If you’re running a single app that has low requirements 8gb is quite usable. For my mom using. browser and email it’s fine. For my kids doing school work it’s fine.

For me working in 4K video and photoshop it’s not.

But that’s why you can add more. The whiners are just noise.

[–] [email protected] 1 points 1 month ago
[–] [email protected] 2 points 1 month ago

My 10 year old Dell laptop is still pretty useful and I plan on using it for a few more years. You might not still be happy with your 8gb of ram in 2030. If the M1 laptops were upgradable people would have less of an issue.

[–] [email protected] 1 points 1 month ago

As everyone is saying, 8gb is not much and ram is cheap. What I find unforgivable is the pricing on upgrading the ram. $200 for 16gb is just completely unacceptable, I would actually call it discusting. Also the ram is not user replaceable unless you are into micro-soldering, so they've basically got you by the balls. 8gb will much sooner be limiting than the cpu performance on these laptops in the future. Overall, very sleazy, anti-consumer tactic.

[–] hperrin -4 points 1 month ago* (last edited 1 month ago) (1 children)
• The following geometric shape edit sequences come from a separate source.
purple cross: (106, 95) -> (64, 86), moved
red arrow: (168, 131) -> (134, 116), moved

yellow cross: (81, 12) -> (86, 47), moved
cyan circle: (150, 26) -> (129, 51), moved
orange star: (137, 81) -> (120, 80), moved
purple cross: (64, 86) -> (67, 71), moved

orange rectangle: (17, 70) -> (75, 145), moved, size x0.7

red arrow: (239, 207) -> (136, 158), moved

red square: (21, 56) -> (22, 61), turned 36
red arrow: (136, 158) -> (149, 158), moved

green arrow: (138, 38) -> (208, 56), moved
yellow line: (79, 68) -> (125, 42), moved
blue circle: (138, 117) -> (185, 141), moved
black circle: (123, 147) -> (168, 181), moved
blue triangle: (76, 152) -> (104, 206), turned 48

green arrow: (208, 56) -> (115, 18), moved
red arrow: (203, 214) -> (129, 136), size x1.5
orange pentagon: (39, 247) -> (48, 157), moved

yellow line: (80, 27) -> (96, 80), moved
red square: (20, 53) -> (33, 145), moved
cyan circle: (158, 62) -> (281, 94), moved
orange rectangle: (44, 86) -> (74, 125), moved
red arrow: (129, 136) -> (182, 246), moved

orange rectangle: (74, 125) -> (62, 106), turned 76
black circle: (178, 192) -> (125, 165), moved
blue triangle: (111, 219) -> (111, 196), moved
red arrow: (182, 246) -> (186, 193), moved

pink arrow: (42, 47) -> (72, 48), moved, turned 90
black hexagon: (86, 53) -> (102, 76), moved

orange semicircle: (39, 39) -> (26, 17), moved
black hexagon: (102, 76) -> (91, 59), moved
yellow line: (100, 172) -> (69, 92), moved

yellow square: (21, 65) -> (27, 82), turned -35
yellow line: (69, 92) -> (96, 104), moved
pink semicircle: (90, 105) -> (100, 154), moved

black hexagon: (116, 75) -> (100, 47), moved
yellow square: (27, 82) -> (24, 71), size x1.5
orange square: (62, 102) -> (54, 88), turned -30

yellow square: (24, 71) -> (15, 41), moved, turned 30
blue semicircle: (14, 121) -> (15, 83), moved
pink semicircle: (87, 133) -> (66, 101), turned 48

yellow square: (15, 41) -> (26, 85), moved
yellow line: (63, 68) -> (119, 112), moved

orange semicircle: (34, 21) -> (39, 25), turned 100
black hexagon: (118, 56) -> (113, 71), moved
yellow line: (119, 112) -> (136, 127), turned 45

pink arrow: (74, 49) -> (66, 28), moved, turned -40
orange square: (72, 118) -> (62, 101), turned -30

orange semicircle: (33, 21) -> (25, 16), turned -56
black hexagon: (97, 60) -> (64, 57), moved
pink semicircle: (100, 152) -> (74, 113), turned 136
Mac is generally really good at handling memory, including compressing it on the fly. My guess is anyone complaining is looking at it through the lens of Windows, where 8GB is not enough for a lot of tasks.

Edit: here’s an article about it, https://www.lifewire.com/understanding-compressed-memory-os-x-2260327

[–] [email protected] -4 points 1 month ago (1 children)
[–] hperrin 1 points 1 month ago (1 children)
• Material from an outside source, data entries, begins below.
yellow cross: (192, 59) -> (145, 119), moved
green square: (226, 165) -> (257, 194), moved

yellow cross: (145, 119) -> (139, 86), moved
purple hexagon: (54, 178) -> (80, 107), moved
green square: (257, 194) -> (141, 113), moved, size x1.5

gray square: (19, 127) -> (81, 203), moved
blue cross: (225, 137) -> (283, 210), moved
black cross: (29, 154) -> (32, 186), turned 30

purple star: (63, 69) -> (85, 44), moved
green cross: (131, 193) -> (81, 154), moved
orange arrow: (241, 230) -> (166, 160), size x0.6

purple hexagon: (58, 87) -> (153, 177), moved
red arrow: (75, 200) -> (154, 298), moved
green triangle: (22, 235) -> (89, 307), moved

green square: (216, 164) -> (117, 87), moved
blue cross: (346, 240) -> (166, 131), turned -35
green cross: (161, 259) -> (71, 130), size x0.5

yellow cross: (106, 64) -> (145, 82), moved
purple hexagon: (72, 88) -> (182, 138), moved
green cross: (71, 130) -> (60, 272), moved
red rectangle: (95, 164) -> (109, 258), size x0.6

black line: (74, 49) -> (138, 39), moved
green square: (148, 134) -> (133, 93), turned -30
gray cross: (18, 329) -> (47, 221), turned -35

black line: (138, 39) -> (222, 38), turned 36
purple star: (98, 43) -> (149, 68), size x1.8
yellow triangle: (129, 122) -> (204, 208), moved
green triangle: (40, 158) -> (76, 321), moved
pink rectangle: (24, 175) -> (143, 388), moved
Apparently people don’t like hearing that. xD

I use all three, Mac, Linux, and Windows, all the time. Mac is the only one I’m ok with having 8GB of RAM. At least 12 on the other two, unless you use zram swap on Linux, then you can get away with 8. Afaik, Windows doesn’t have anything like that, so 16 is best, but 12 is ok.

I don’t really understand why people would downvote that.
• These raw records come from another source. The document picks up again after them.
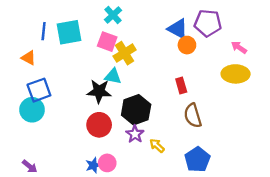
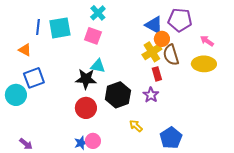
yellow cross: (125, 53) -> (152, 52), moved
cyan circle: (32, 110) -> (16, 95), moved
brown semicircle: (193, 116) -> (171, 55), moved
purple star: (135, 134) -> (151, 95), moved

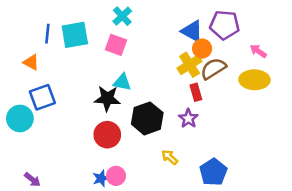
brown semicircle: (171, 55) -> (213, 69), turned 75

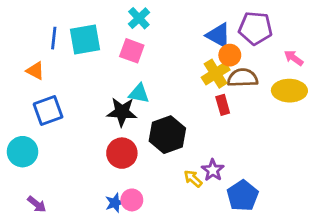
brown semicircle: (213, 69) -> (243, 78), turned 30
cyan circle: (20, 118) -> (23, 152), moved
purple star: (188, 118) -> (213, 170), moved

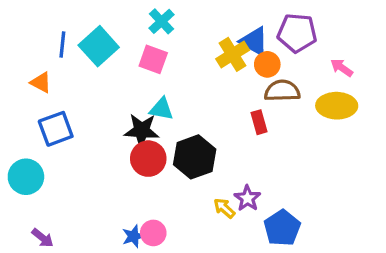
cyan square: (85, 39) -> (99, 46), turned -32
yellow cross: (216, 74) -> (233, 54), moved
red circle: (122, 153) -> (148, 159), moved

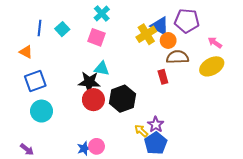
cyan square: (99, 46) -> (62, 29), size x0.6
yellow ellipse: (337, 106) -> (212, 66), turned -30
cyan circle: (26, 177) -> (42, 111), moved
blue pentagon: (282, 228) -> (156, 143), moved

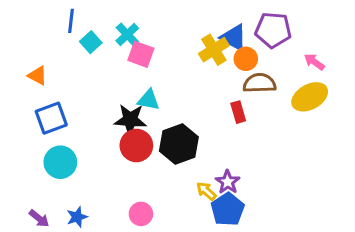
cyan cross: (102, 13) -> (127, 35), moved
blue line: (39, 28) -> (71, 21), moved
blue star: (84, 148) -> (77, 217), moved

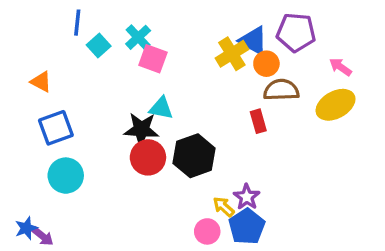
pink circle: (141, 214) -> (207, 231), moved
blue star: (77, 217) -> (26, 228), moved

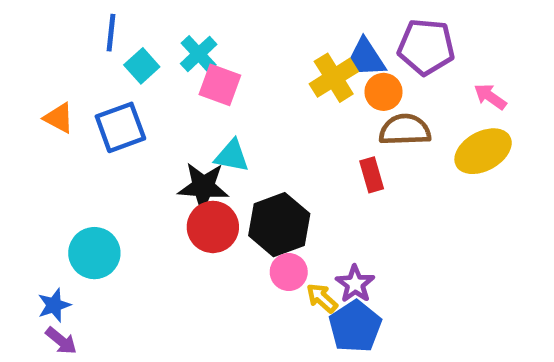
blue triangle: (253, 41) -> (365, 59), turned -32
blue square: (56, 128) -> (120, 127), moved
blue star: (26, 228) -> (54, 305), moved
pink circle: (207, 231) -> (289, 272), moved

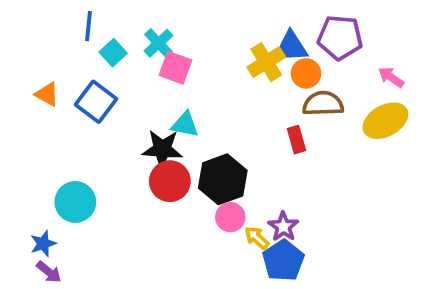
blue square: (120, 127) -> (96, 102), turned -33

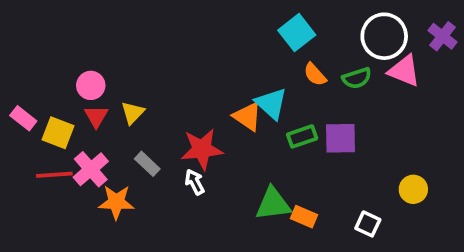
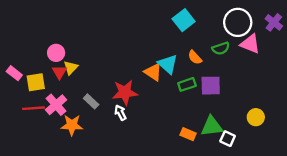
orange semicircle: (315, 74) -> (195, 57), moved
yellow triangle: (133, 113) -> (71, 68), moved
yellow square: (58, 133) -> (36, 82), turned -30
green triangle: (273, 204) -> (212, 126), moved

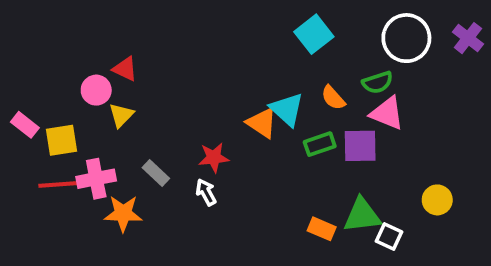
pink triangle: (250, 44) -> (387, 113), moved
red triangle: (59, 72) -> (125, 69), moved, turned -35
red star: (125, 92) -> (214, 158), size x0.7
pink cross: (56, 105) -> (96, 179), turned 30

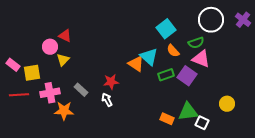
cyan square: (314, 34) -> (166, 29), moved
purple square: (360, 146) -> (187, 76), turned 36
red line: (58, 185) -> (19, 95), moved

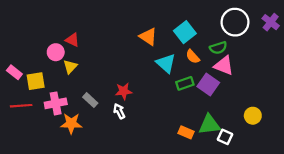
orange triangle: (136, 64) -> (148, 37), moved

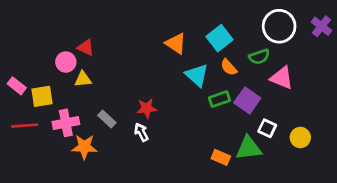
pink triangle: (224, 66) -> (282, 78), moved
yellow triangle: (70, 67) -> (83, 79), turned 40
white square: (225, 137) -> (267, 128), moved

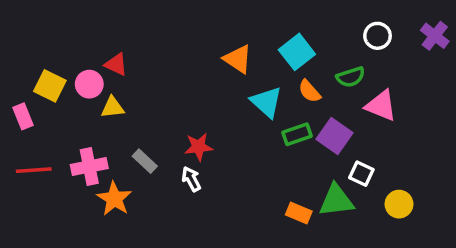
white circle: (279, 26) -> (377, 36), size x0.6
pink rectangle: (17, 86) -> (23, 116), turned 30
yellow square: (42, 96) -> (50, 86), moved, turned 35
yellow circle: (300, 138) -> (399, 204), moved
orange star: (84, 147) -> (114, 199), turned 30

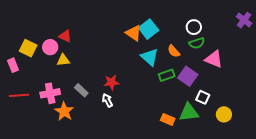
white circle: (377, 36) -> (194, 27), moved
cyan square: (297, 52) -> (149, 29), moved

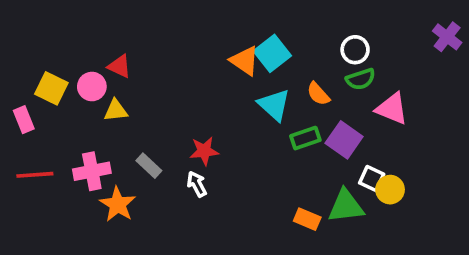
yellow circle: (224, 114) -> (390, 190), moved

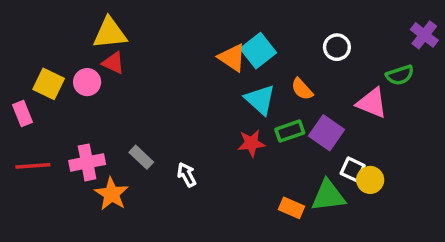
green semicircle: (361, 79) -> (400, 75), moved
yellow triangle: (116, 110) -> (110, 33), moved, size x1.5
red star: (204, 151) -> (251, 143), moved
[–] [email protected] 1 points 1 month ago (2 children)

I realized recently that my Raspberry Pi 4 has just 4GB of RAM, but while syncing huge files to Storj I’ve noticed it doesn’t fill up whatsoever (even with slow spinning hard drives).

I’m starting to think for most things I do CPU is more important than having tons of memory.

[–] AA5B 3 points 1 month ago* (last edited 1 month ago)

I also have a Raspberry Pi with 4G and it handles its load perfectly fine.

BUT lack of memory is a well known bottleneck so when I got a Raspberry Pi 5 with double the processing I also doubled the memory to keep it fed. While I haven’t really found a good niche for the new beast yet, if I’m spending money on a faster processor, faster board, why would I limit it by cheaping out on memory.

While we know that Apples memory is much faster than anyone else’s, we also know the entire system is outstanding. If I spend so much on a system with such high throughput, why would I want to cripple it by cheaping out on memory to save a relatively small cost? It’s not that I really have a need but that I’m paying for a beast so it better be able to go beast mode

[–] hperrin 2 points 1 month ago (1 children)

If you’re transferring files over a socket (like through SMB or SFTP), the receiving end usually has a small buffer, like 64KB. It’ll just pause the stream if it’s receiving data faster than it can push it to disk and the buffer gets full. So usually a file transfer won’t use much memory.

There is some poorly written software that doesn’t do that, though. I ran into a WebDAV server that didn’t do that when I was writing my own server. That’s where you could run into out of memory errors.

[–] [email protected] 2 points 1 month ago

That lines up with what I know about networking, but on the software side I figured it would chew through memory quick (especially because it’s encrypting it on the fly).